Description of problem: Intermittent 503 errors with multiple applications. Multiple router pods are deployed and it seems that haproxy.config is sometimes not updated on some routers when changes to routes are made. The specific routers affected vary. Version-Release number of selected component (if applicable): 3.9 How reproducible: We have tried to reproduce by making changes to application deployments but have not been able to trigger the problem intentionally. Additional info: Redeploying the router pods resolves the issue but we have not been able to identify a root cause.
https://github.com/kubernetes/kubernetes/issues/55860 related upstream
Can you please oc rsh into one of the routers that is experiencing the problem (while the problem is ongoing) and run: curl http://$STATS_USERNAME:$STATS_PASSWORD@127.0.0.1:$STATS_PORT/debug/pprof/goroutine?debug=1 It should generate a stack trace from each goroutine. Can you capture the output to a file and then re-do the same thing about ten times to different files with a second or so between them. That will let us see if a thread is locked up. If for some reason that does not work, then you may need to set the OPENSHIFT_PROFILE env on the dc to web: oc env dc router OPENSHIFT_PROFILE=web There is no deleterious impact to doing that... it will only enable a debugging endpoint that doesn't do anything until the above request hits it. But I understand if you can't do that in your production environment.
The analysis is that the only difference between the broken and fixed networking state was the MTU change. So, we should backport https://github.com/openshift/origin/pull/19372 (which was a fix for https://bugzilla.redhat.com/show_bug.cgi?id=1564346 in 3.10 and beyond) to 3.9 to resolve this.

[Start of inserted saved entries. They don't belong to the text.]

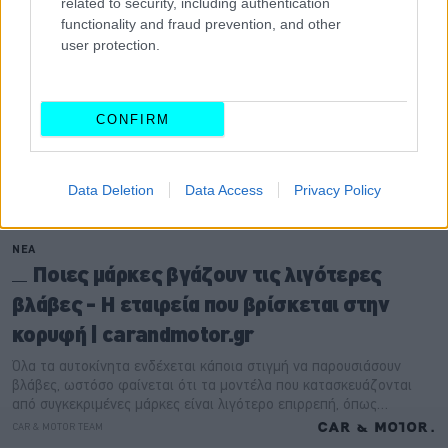
related to security, including authentication
functionality and fraud prevention, and other
user protection.
CONFIRM
Data Deletion
Data Access
Privacy Policy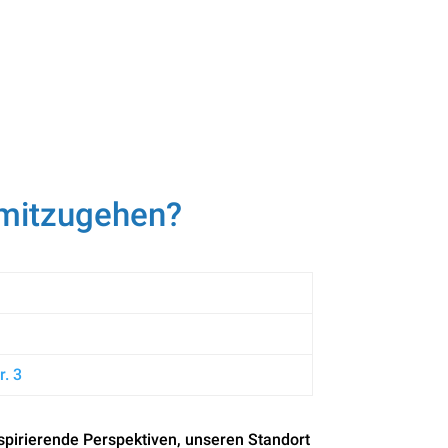
n mitzugehen?
r. 3
spirierende Perspektiven, unseren Standort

Hello. I'm having the same issue. I'm using Openshift Online v3.11 Below I copied what "oc get routes -o json" is showing. The route is pointing to a single pod. I tried scaling to 0 and then back to 1 as a restart, but problem stills exists. From terminal pointing to localhost:4444/wd/hub all requests are answered properly. However when testing: curl http://selenium-facturado-selenium.7e14.starter-us-west-2.openshiftapps.com/wd/hub Only gets proper response 1 out of 5 or 10 times. The rest of them show 503 error, "Application is not available" Is there a way to solve this? Thanks and regards, { "apiVersion": "v1", "items": [ { "apiVersion": "route.openshift.io/v1", "kind": "Route", "metadata": { "annotations": { "openshift.io/host.generated": "true" }, "creationTimestamp": "2018-11-03T14:22:30Z", "labels": { "app": "selenium-openshift" }, "name": "selenium", "namespace": "facturado-selenium", "resourceVersion": "2893863589", "selfLink": "/apis/route.openshift.io/v1/namespaces/facturado-selenium/routes/selenium", "uid": "e5d891b0-df73-11e8-b5c5-0a2a2b777307" }, "spec": { "host": "selenium-facturado-selenium.7e14.starter-us-west-2.openshiftapps.com", "path": "/wd/hub", "port": { "targetPort": "4444-tcp" }, "to": { "kind": "Service", "name": "selenium-openshift", "weight": 100 }, "wildcardPolicy": "None" }, "status": { "ingress": [ { "conditions": [ { "lastTransitionTime": "2018-11-03T14:22:30Z", "status": "True", "type": "Admitted" } ], "host": "selenium-facturado-selenium.7e14.starter-us-west-2.openshiftapps.com", "routerCanonicalHostname": "elb.7e14.starter-us-west-2.openshiftapps.com", "routerName": "router", "wildcardPolicy": "None" } ] } } ], "kind": "List", "metadata": { "resourceVersion": "", "selfLink": "" } }
@Rodrigo, I see this is on OpenShift starter and not for an OpenShift environment you are running yourself. You may want to file a bug against OpenShift Hosted. But that said, I just gave this a whirl with hitting it 50 times: $ for i in `seq 50`; do echo `date`: $(curl -L -s -o /dev/null -w "%{http_code}" http://selenium-facturado-selenium.7e14.starter-us-west-2.openshiftapps.com/wd/hub) ; done | grep -e '200$' | wc -l 50 And it returns 200 ok all 50 times. So doesn't look to be a problem now. Is that what you see as well? Thanks.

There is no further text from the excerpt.